[Opening DATA EXTRACT section]

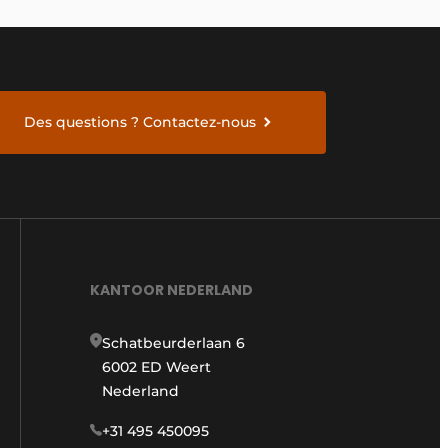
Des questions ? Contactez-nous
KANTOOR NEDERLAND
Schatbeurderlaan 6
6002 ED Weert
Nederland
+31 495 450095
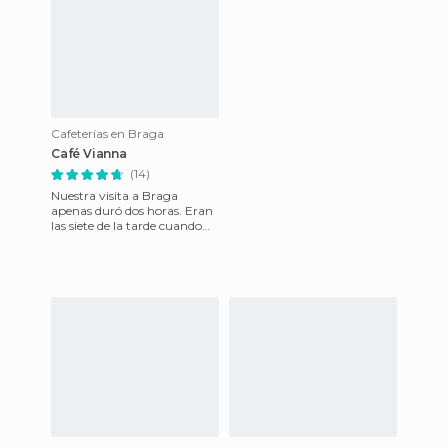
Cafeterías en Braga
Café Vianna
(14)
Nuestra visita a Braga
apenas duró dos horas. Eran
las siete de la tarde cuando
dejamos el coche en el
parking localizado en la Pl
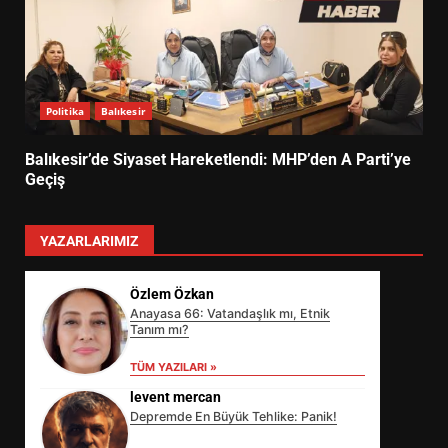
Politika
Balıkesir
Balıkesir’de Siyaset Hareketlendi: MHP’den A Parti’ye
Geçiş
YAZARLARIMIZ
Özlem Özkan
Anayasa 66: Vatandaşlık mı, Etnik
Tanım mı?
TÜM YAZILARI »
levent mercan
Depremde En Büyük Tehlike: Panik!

[Closing DATA EXTRACT section]

#### EXERCISE PROMPT:
Write the lines from the line containing "Nuestra visita a Braga" through the last line of the data out again exactly, and only those lines; pictures stay out.

#### THE ANSWER:
Nuestra visita a Braga
apenas duró dos horas. Eran
las siete de la tarde cuando
dejamos el coche en el
parking localizado en la Pl
Politika
Balıkesir
Balıkesir’de Siyaset Hareketlendi: MHP’den A Parti’ye
Geçiş
YAZARLARIMIZ
Özlem Özkan
Anayasa 66: Vatandaşlık mı, Etnik
Tanım mı?
TÜM YAZILARI »
levent mercan
Depremde En Büyük Tehlike: Panik!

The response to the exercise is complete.